* Instructions to follow: Determine which lines of the records include the word "Tejocote", and copy them.

* Materials provided:
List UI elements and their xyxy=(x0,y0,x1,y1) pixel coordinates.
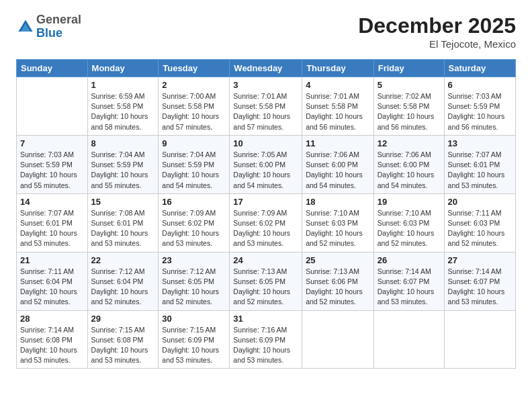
day-info: Sunrise: 7:01 AM Sunset: 5:58 PM Dayligh… xyxy=(233,91,298,132)
day-number: 30 xyxy=(162,314,226,324)
calendar-cell: 4Sunrise: 7:01 AM Sunset: 5:58 PM Daylig… xyxy=(302,77,374,136)
calendar-cell: 31Sunrise: 7:16 AM Sunset: 6:09 PM Dayli… xyxy=(230,310,302,369)
calendar-cell: 22Sunrise: 7:12 AM Sunset: 6:04 PM Dayli… xyxy=(87,252,159,310)
calendar-cell: 17Sunrise: 7:09 AM Sunset: 6:02 PM Dayli… xyxy=(230,193,302,252)
calendar-cell: 10Sunrise: 7:05 AM Sunset: 6:00 PM Dayli… xyxy=(230,135,302,193)
day-number: 28 xyxy=(20,314,84,324)
day-info: Sunrise: 7:07 AM Sunset: 6:01 PM Dayligh… xyxy=(448,150,512,191)
calendar-week-row: 14Sunrise: 7:07 AM Sunset: 6:01 PM Dayli… xyxy=(17,193,516,252)
day-info: Sunrise: 7:13 AM Sunset: 6:05 PM Dayligh… xyxy=(233,267,298,308)
calendar-cell: 26Sunrise: 7:14 AM Sunset: 6:07 PM Dayli… xyxy=(373,252,444,310)
calendar-cell: 11Sunrise: 7:06 AM Sunset: 6:00 PM Dayli… xyxy=(302,135,374,193)
day-info: Sunrise: 7:09 AM Sunset: 6:02 PM Dayligh… xyxy=(162,208,226,249)
calendar-cell: 28Sunrise: 7:14 AM Sunset: 6:08 PM Dayli… xyxy=(17,310,88,369)
calendar-cell xyxy=(373,310,444,369)
calendar-cell: 2Sunrise: 7:00 AM Sunset: 5:58 PM Daylig… xyxy=(159,77,230,136)
header: General Blue December 2025 El Tejocote, … xyxy=(16,13,516,50)
calendar-cell: 7Sunrise: 7:03 AM Sunset: 5:59 PM Daylig… xyxy=(17,135,88,193)
calendar-cell: 9Sunrise: 7:04 AM Sunset: 5:59 PM Daylig… xyxy=(159,135,230,193)
day-number: 24 xyxy=(233,255,298,265)
day-number: 2 xyxy=(162,80,226,90)
day-number: 3 xyxy=(233,80,298,90)
calendar-cell: 8Sunrise: 7:04 AM Sunset: 5:59 PM Daylig… xyxy=(87,135,159,193)
day-info: Sunrise: 7:10 AM Sunset: 6:03 PM Dayligh… xyxy=(306,208,370,249)
calendar-cell: 25Sunrise: 7:13 AM Sunset: 6:06 PM Dayli… xyxy=(302,252,374,310)
day-number: 19 xyxy=(378,197,441,207)
calendar-cell: 14Sunrise: 7:07 AM Sunset: 6:01 PM Dayli… xyxy=(17,193,88,252)
calendar-cell: 21Sunrise: 7:11 AM Sunset: 6:04 PM Dayli… xyxy=(17,252,88,310)
day-number: 14 xyxy=(20,197,84,207)
calendar-cell: 30Sunrise: 7:15 AM Sunset: 6:09 PM Dayli… xyxy=(159,310,230,369)
calendar-week-row: 7Sunrise: 7:03 AM Sunset: 5:59 PM Daylig… xyxy=(17,135,516,193)
weekday-header: Wednesday xyxy=(230,60,302,77)
day-info: Sunrise: 7:03 AM Sunset: 5:59 PM Dayligh… xyxy=(20,150,84,191)
day-number: 12 xyxy=(378,138,441,148)
day-info: Sunrise: 7:14 AM Sunset: 6:07 PM Dayligh… xyxy=(378,267,441,308)
weekday-header: Friday xyxy=(373,60,444,77)
location: El Tejocote, Mexico xyxy=(358,38,516,50)
calendar-cell: 12Sunrise: 7:06 AM Sunset: 6:00 PM Dayli… xyxy=(373,135,444,193)
day-info: Sunrise: 7:04 AM Sunset: 5:59 PM Dayligh… xyxy=(162,150,226,191)
calendar-cell xyxy=(17,77,88,136)
day-number: 10 xyxy=(233,138,298,148)
calendar-cell: 6Sunrise: 7:03 AM Sunset: 5:59 PM Daylig… xyxy=(444,77,515,136)
day-number: 4 xyxy=(306,80,370,90)
day-info: Sunrise: 7:07 AM Sunset: 6:01 PM Dayligh… xyxy=(20,208,84,249)
day-info: Sunrise: 7:12 AM Sunset: 6:04 PM Dayligh… xyxy=(91,267,155,308)
weekday-header: Thursday xyxy=(302,60,374,77)
day-info: Sunrise: 7:15 AM Sunset: 6:08 PM Dayligh… xyxy=(91,325,155,366)
day-number: 26 xyxy=(378,255,441,265)
logo-icon xyxy=(16,17,35,36)
day-number: 23 xyxy=(162,255,226,265)
logo: General Blue xyxy=(16,13,81,40)
day-number: 22 xyxy=(91,255,155,265)
calendar-cell: 16Sunrise: 7:09 AM Sunset: 6:02 PM Dayli… xyxy=(159,193,230,252)
day-number: 17 xyxy=(233,197,298,207)
day-info: Sunrise: 7:02 AM Sunset: 5:58 PM Dayligh… xyxy=(378,91,441,132)
day-info: Sunrise: 7:14 AM Sunset: 6:07 PM Dayligh… xyxy=(448,267,512,308)
day-number: 18 xyxy=(306,197,370,207)
day-info: Sunrise: 7:11 AM Sunset: 6:04 PM Dayligh… xyxy=(20,267,84,308)
calendar-cell: 18Sunrise: 7:10 AM Sunset: 6:03 PM Dayli… xyxy=(302,193,374,252)
day-info: Sunrise: 6:59 AM Sunset: 5:58 PM Dayligh… xyxy=(91,91,155,132)
title-block: December 2025 El Tejocote, Mexico xyxy=(358,13,516,50)
month-title: December 2025 xyxy=(358,13,516,38)
day-info: Sunrise: 7:14 AM Sunset: 6:08 PM Dayligh… xyxy=(20,325,84,366)
day-number: 11 xyxy=(306,138,370,148)
logo-blue: Blue xyxy=(36,26,62,40)
day-number: 31 xyxy=(233,314,298,324)
day-info: Sunrise: 7:15 AM Sunset: 6:09 PM Dayligh… xyxy=(162,325,226,366)
day-number: 21 xyxy=(20,255,84,265)
day-info: Sunrise: 7:13 AM Sunset: 6:06 PM Dayligh… xyxy=(306,267,370,308)
day-number: 29 xyxy=(91,314,155,324)
day-number: 20 xyxy=(448,197,512,207)
calendar-cell: 3Sunrise: 7:01 AM Sunset: 5:58 PM Daylig… xyxy=(230,77,302,136)
day-info: Sunrise: 7:10 AM Sunset: 6:03 PM Dayligh… xyxy=(378,208,441,249)
day-info: Sunrise: 7:09 AM Sunset: 6:02 PM Dayligh… xyxy=(233,208,298,249)
day-number: 16 xyxy=(162,197,226,207)
day-number: 13 xyxy=(448,138,512,148)
weekday-header: Sunday xyxy=(17,60,88,77)
calendar-cell: 13Sunrise: 7:07 AM Sunset: 6:01 PM Dayli… xyxy=(444,135,515,193)
day-number: 7 xyxy=(20,138,84,148)
calendar-cell: 20Sunrise: 7:11 AM Sunset: 6:03 PM Dayli… xyxy=(444,193,515,252)
day-number: 15 xyxy=(91,197,155,207)
calendar: SundayMondayTuesdayWednesdayThursdayFrid… xyxy=(16,59,516,369)
day-number: 9 xyxy=(162,138,226,148)
day-info: Sunrise: 7:06 AM Sunset: 6:00 PM Dayligh… xyxy=(306,150,370,191)
day-info: Sunrise: 7:04 AM Sunset: 5:59 PM Dayligh… xyxy=(91,150,155,191)
day-info: Sunrise: 7:16 AM Sunset: 6:09 PM Dayligh… xyxy=(233,325,298,366)
day-info: Sunrise: 7:01 AM Sunset: 5:58 PM Dayligh… xyxy=(306,91,370,132)
day-number: 1 xyxy=(91,80,155,90)
day-info: Sunrise: 7:05 AM Sunset: 6:00 PM Dayligh… xyxy=(233,150,298,191)
day-info: Sunrise: 7:11 AM Sunset: 6:03 PM Dayligh… xyxy=(448,208,512,249)
day-info: Sunrise: 7:03 AM Sunset: 5:59 PM Dayligh… xyxy=(448,91,512,132)
day-number: 5 xyxy=(378,80,441,90)
calendar-week-row: 21Sunrise: 7:11 AM Sunset: 6:04 PM Dayli… xyxy=(17,252,516,310)
calendar-cell: 1Sunrise: 6:59 AM Sunset: 5:58 PM Daylig… xyxy=(87,77,159,136)
calendar-week-row: 28Sunrise: 7:14 AM Sunset: 6:08 PM Dayli… xyxy=(17,310,516,369)
page: General Blue December 2025 El Tejocote, … xyxy=(0,0,532,411)
day-info: Sunrise: 7:08 AM Sunset: 6:01 PM Dayligh… xyxy=(91,208,155,249)
calendar-cell: 15Sunrise: 7:08 AM Sunset: 6:01 PM Dayli… xyxy=(87,193,159,252)
calendar-cell: 24Sunrise: 7:13 AM Sunset: 6:05 PM Dayli… xyxy=(230,252,302,310)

* Answer space:
header: General Blue December 2025 El Tejocote, … xyxy=(16,13,516,50)
location: El Tejocote, Mexico xyxy=(358,38,516,50)
title-block: December 2025 El Tejocote, Mexico xyxy=(358,13,516,50)
page: General Blue December 2025 El Tejocote, … xyxy=(0,0,532,411)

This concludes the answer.